Dataset excerpts
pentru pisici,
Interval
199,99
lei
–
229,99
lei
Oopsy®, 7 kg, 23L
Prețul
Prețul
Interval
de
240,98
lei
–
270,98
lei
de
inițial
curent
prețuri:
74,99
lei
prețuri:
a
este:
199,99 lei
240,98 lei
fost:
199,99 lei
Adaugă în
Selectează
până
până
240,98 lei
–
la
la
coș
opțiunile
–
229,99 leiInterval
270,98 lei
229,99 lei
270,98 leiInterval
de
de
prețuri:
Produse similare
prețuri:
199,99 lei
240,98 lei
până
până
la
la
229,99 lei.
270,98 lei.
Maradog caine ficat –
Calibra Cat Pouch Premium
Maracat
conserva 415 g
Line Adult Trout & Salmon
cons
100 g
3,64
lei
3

* * *

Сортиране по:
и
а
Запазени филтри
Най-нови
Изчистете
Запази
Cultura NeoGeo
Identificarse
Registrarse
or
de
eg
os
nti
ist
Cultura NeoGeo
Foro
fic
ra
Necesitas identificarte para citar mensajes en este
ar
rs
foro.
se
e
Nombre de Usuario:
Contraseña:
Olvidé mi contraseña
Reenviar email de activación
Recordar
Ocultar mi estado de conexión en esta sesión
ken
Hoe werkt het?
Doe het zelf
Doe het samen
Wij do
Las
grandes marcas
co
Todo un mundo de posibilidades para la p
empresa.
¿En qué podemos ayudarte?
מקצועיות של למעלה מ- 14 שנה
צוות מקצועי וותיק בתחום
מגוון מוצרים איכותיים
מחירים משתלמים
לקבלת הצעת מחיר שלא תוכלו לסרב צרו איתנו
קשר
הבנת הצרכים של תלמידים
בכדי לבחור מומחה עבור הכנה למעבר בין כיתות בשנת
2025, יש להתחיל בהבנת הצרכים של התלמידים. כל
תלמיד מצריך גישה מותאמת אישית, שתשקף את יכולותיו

■ **Your assignment**
Check the data above line by line for the word "para". State only how many lines contain it.

■ **Exercise response**
2